Elaine Howard, an urban-renewal consultant who said she his done probably 85 percent of the urban renewal consulting in the state, told the Fairview City Council on Aug. 20 that urban renewal is not a tax and explained how tax-increment financing funnels growth in assessed value to a city's urban renewal agency.
Howard said the amount that appears as a line item on property tax statements is a division of taxes that are already paid and that if urban renewal were to go away tomorrow, nobody's property tax bill would go down. The presentation summarized how assessed-value growth inside Fairview's urban renewal area becomes tax-increment revenues that the URA can spend on eligible projects until the district reaches its maximum indebtedness.

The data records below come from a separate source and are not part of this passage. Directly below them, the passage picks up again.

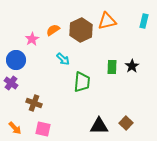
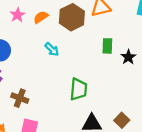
pink star: (32, 39) -> (18, 15), moved
green rectangle: (112, 67) -> (107, 46), moved
green trapezoid: (82, 82) -> (78, 89), moved

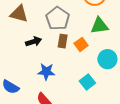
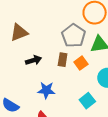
brown triangle: (19, 14) -> (19, 32), turned -36
gray pentagon: (58, 18) -> (73, 36), moved

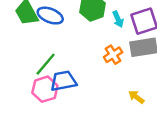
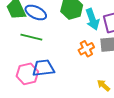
cyan arrow: (118, 19) -> (92, 19), size x1.5
green line: (46, 64) -> (31, 37), moved, turned 60

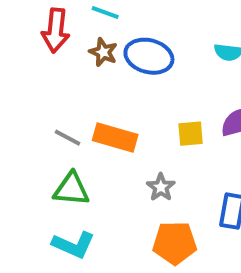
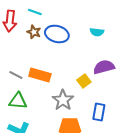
yellow square: (191, 134) -> (84, 81), moved, turned -32
gray star: (161, 187) -> (63, 100), size x1.5

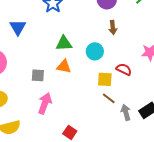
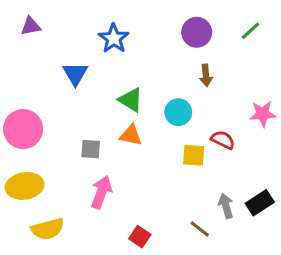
blue triangle: (18, 27) -> (75, 74), moved
green triangle: (64, 43) -> (131, 100), turned 36
brown line: (109, 98) -> (200, 229), moved

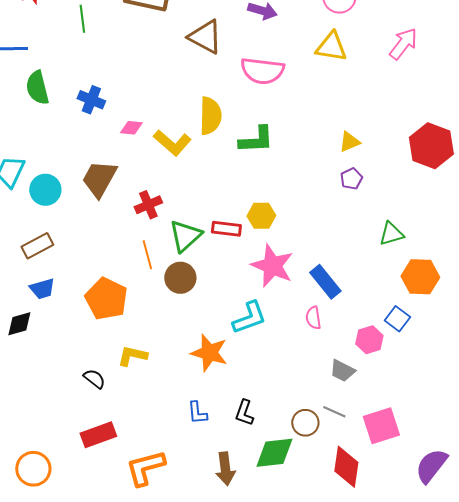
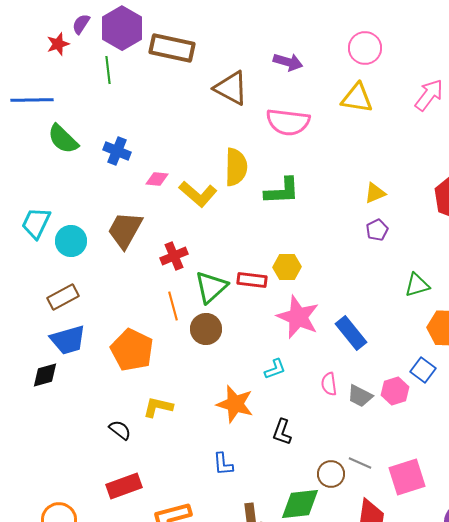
green semicircle: (37, 88) -> (63, 139), turned -32
blue trapezoid: (42, 289) -> (68, 340), size x1.4
cyan L-shape: (249, 318) -> (275, 369), size x0.6
pink semicircle: (313, 318) -> (329, 384), moved
gray trapezoid: (342, 371) -> (360, 396), moved
black L-shape: (244, 413) -> (282, 432), moved

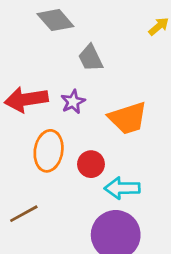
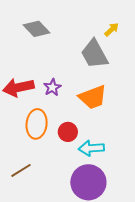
gray trapezoid: (90, 58) -> (94, 54), moved, size x1.5

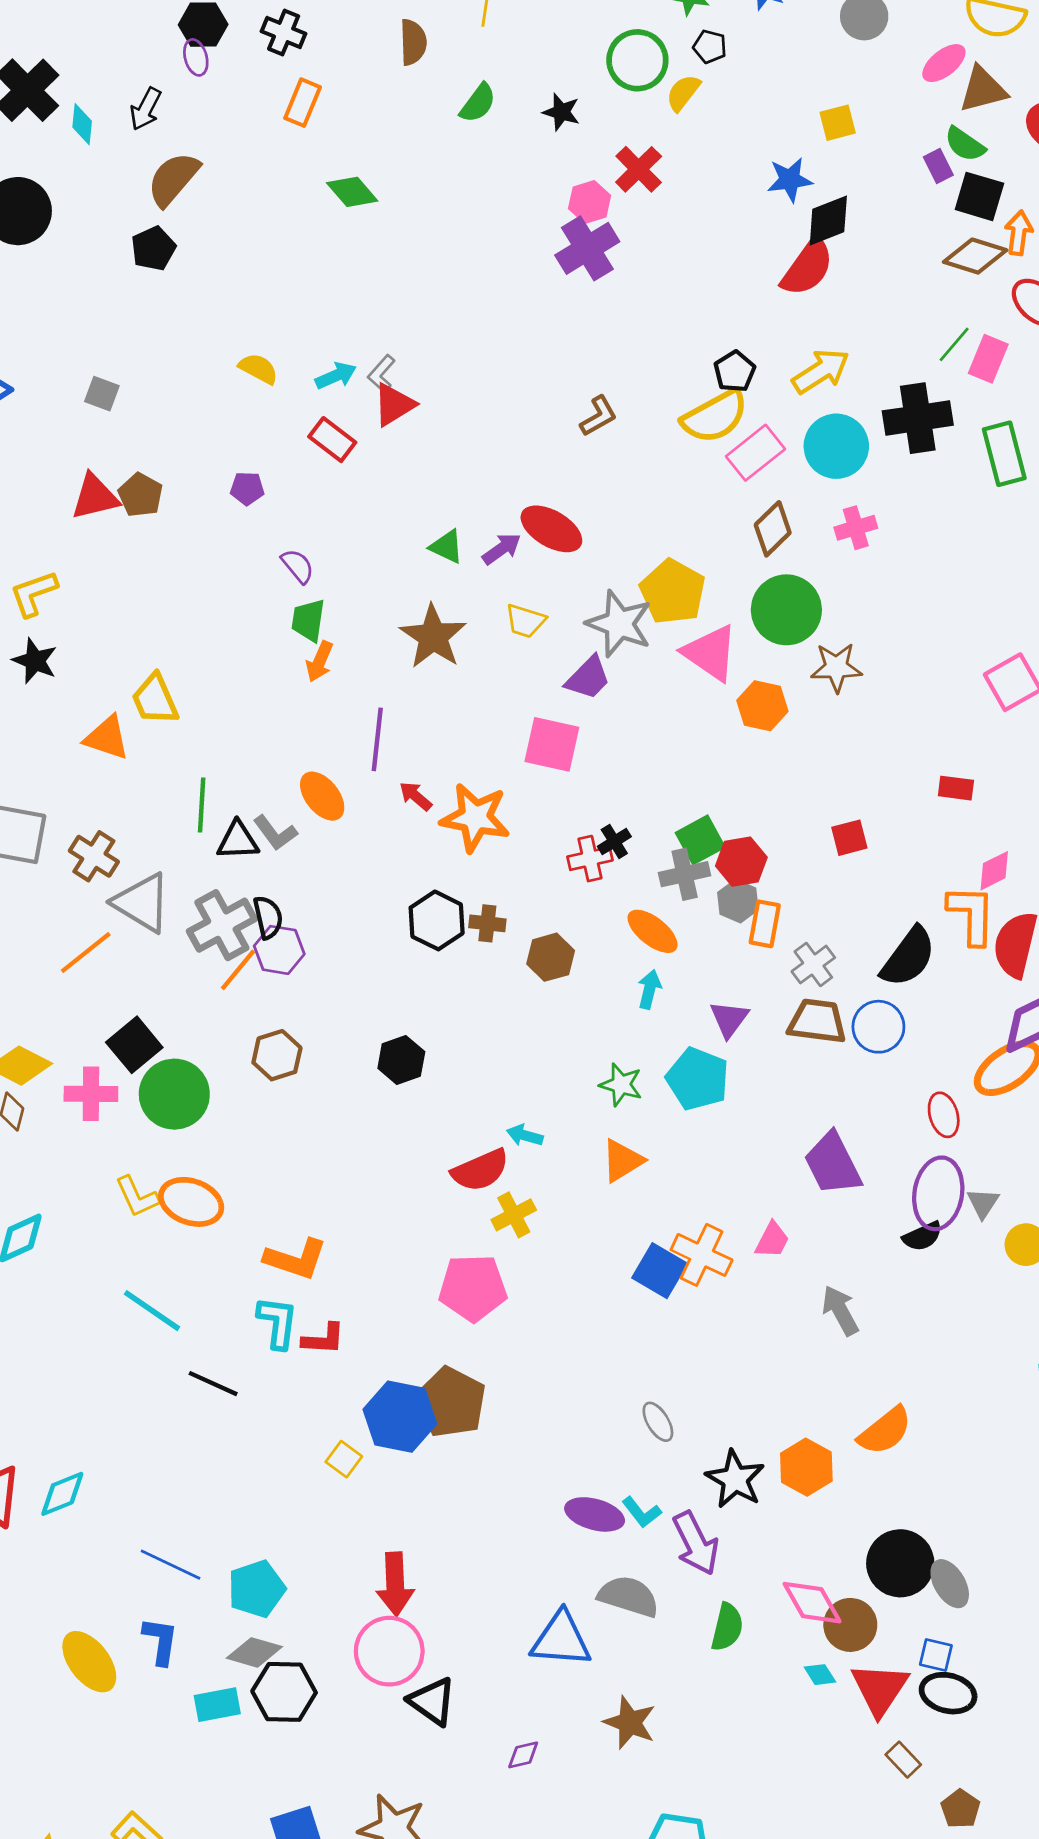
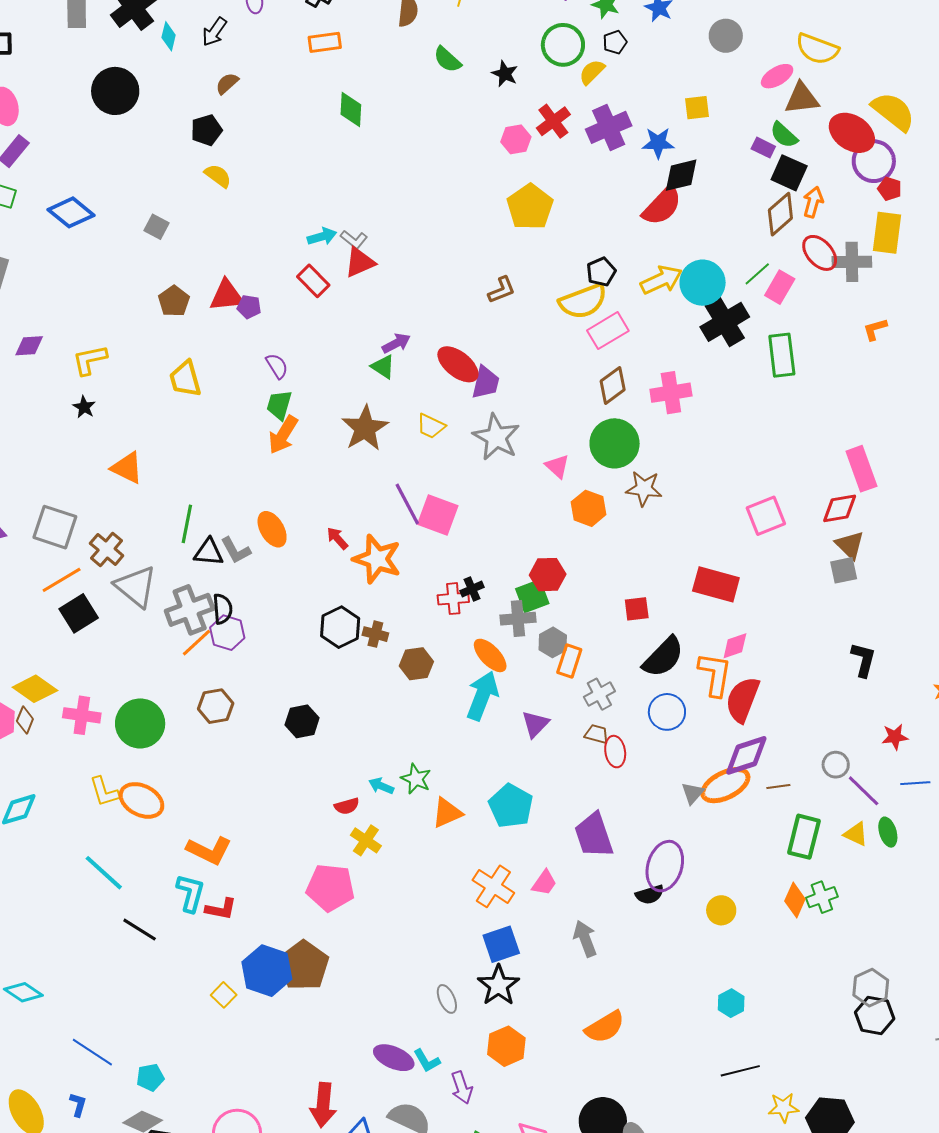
black pentagon: (710, 47) -> (615, 42), turned 30
orange rectangle: (303, 103) -> (325, 42), turned 52
green semicircle: (478, 103) -> (447, 59), turned 88
purple rectangle: (938, 166) -> (763, 148), turned -45
brown semicircle: (173, 179) -> (227, 83), size x0.6
green diamond: (352, 192) -> (351, 110), turned 36
purple cross: (587, 248) -> (609, 127), moved
brown diamond: (975, 256) -> (780, 214), turned -66
yellow semicircle: (259, 369) -> (218, 176), moved
gray L-shape: (381, 374) -> (354, 240), turned -100
black cross: (918, 418) -> (725, 322), turned -30
cyan circle: (836, 446) -> (703, 283), moved
red triangle: (95, 497) -> (227, 296), moved
pink cross: (856, 528) -> (671, 393), size x1.4
purple arrow: (502, 549) -> (396, 343), moved
yellow pentagon: (673, 592) -> (530, 207), moved
pink triangle: (710, 653) -> (557, 466), size x0.6
black star: (35, 661) -> (84, 407), size x0.7
orange arrow: (320, 661) -> (283, 435), size x1.4
purple trapezoid: (588, 678) -> (486, 382), moved, turned -39
yellow trapezoid: (155, 699) -> (185, 379), moved
purple line: (377, 739) -> (407, 504), moved, turned -42
red rectangle: (956, 788) -> (716, 584), size x1.8
red hexagon: (741, 862) -> (548, 575), moved
orange line: (86, 952) -> (62, 580), moved
black semicircle: (908, 957) -> (663, 657), moved
cyan arrow: (649, 989) -> (482, 696), size x1.8
brown trapezoid: (817, 1021) -> (597, 734), size x0.6
blue circle: (878, 1027) -> (667, 712), moved
black square: (134, 1045) -> (79, 613), moved
cyan pentagon: (698, 1079) -> (511, 806), moved
green star: (621, 1085) -> (416, 779), moved
red ellipse: (944, 1115) -> (615, 752), moved
red semicircle: (480, 1170) -> (347, 806), size x0.6
gray triangle: (983, 1203) -> (693, 793), moved
yellow cross: (514, 1215) -> (366, 840), turned -36
blue square: (660, 1271) -> (501, 944), moved, turned 33
orange hexagon: (806, 1467) -> (506, 1046), moved
black star: (735, 1479) -> (498, 985), moved
cyan diamond: (62, 1494) -> (23, 992), turned 48
purple arrow: (696, 1543) -> (462, 1088), size x0.7
red arrow: (395, 1584) -> (323, 1105), moved
cyan pentagon: (257, 1589) -> (150, 1077), size x0.7
blue L-shape: (160, 1641) -> (78, 1105), size x0.7

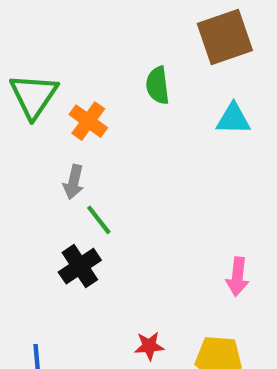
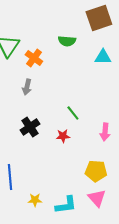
green semicircle: (158, 85) -> (67, 41), turned -78
green line: (99, 220) -> (73, 113), moved
red star: (149, 346) -> (63, 136), moved

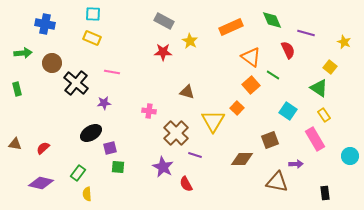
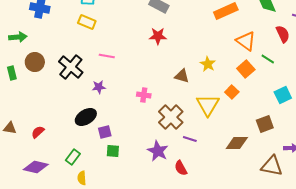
yellow star: (190, 41) -> (208, 64), moved
brown circle: (52, 63) -> (35, 62), moved
cyan square: (288, 111) -> (283, 95), turned 30

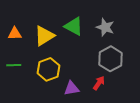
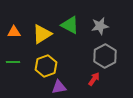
gray star: (105, 27) -> (100, 26), turned -30
purple triangle: (72, 88) -> (59, 87), moved

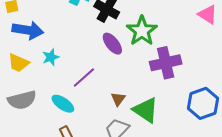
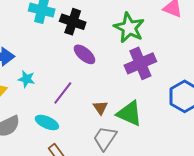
green star: (142, 31) -> (129, 28), moved
cyan star: (51, 57) -> (26, 79), turned -30

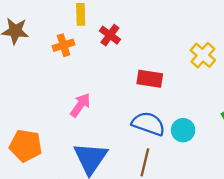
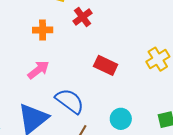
orange cross: (64, 45) -> (43, 30), moved
blue semicircle: (148, 124) -> (70, 101), moved

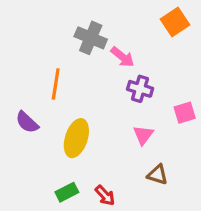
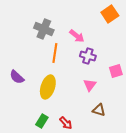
gray cross: (91, 38) -> (44, 29), moved
orange line: (56, 84) -> (55, 53), moved
green rectangle: (67, 192) -> (42, 121), turned -32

The briefing matters because Fairview's URA has funded infrastructure and private-development incentives that city staff and the consultant said have produced new housing, commercial space and public amenities. Howard and staff presented the URA's major projects, recent spending, and constraints such as the district's maximum indebtedness and statutory limits.
Howard walked council through the URA mechanics and local figures. She said Fairview's plan lists public-infrastructure work (including the Halsey/220th roundabout and designs for a rail undercrossing), developer incentives, utility-system development charge assistance and a recently leased food-cart plaza. Howard said the URA's stated maximum indebtedness is $51,000,000 and that the remaining amount as of fiscal year 2024 was $40,649,851. She told council the URA's projected tax-increment revenue for the coming year is roughly $1,500,000.
Councilors and staff asked for clarifications about what counts as blight under Oregon law, who is responsible for addressing dangerous buildings, and how the URA's program income (for example, lease income from the Fairview Food Plaza) can be used. Howard noted that Oregon law requires a jurisdiction to justify blighting influences in the ordinance that forms an urban renewal area and said Fairview's original plan cited infrastructure deficiencies.
Howard and staff described projects funded since 2018: SDC assistance for several developments, industrial and mixed-use projects that contributed to assessed-value increases, redevelopment work on the Fairview Creek site, a 119-unit residential development with 10,000 square feet of commercial space, and ongoing work on the Halsey/220th corridor and the railroad undercrossing design. She said agency project income (lease revenue from the food plaza) does not count against maximum indebtedness and can be used for certain maintenance or program expenses.
Council and staff also reviewed URA administration and accounting. Howard reminded the council the agency must file an annual report (she said it is due Jan. 31 for the preceding fiscal year) and monitor maximum indebtedness. Finance staff told council prior-year personnel charges to the URA totalled about $352,406 and contract services about $600,000; council asked staff to ensure those allocations are tracked and billed consistently.
No formal ordinance or vote on URA policy occurred at the meeting. Councilors asked staff to return with a work plan; city staff and Howard said they will prepare materials (Howard offered to prepare a fact sheet using a 2018 vs. 2019 tax statement example) and present draft revisions to the URA grant program at a council work session scheduled for Sept. 17.
The presentation closed with council comments that the URA has produced visible projects such as the food-cart plaza and new housing, and with staff and the consultant advising a pause on issuing new long-term debt until the council sets updated grant rules and confirms staffing capacity to manage projects.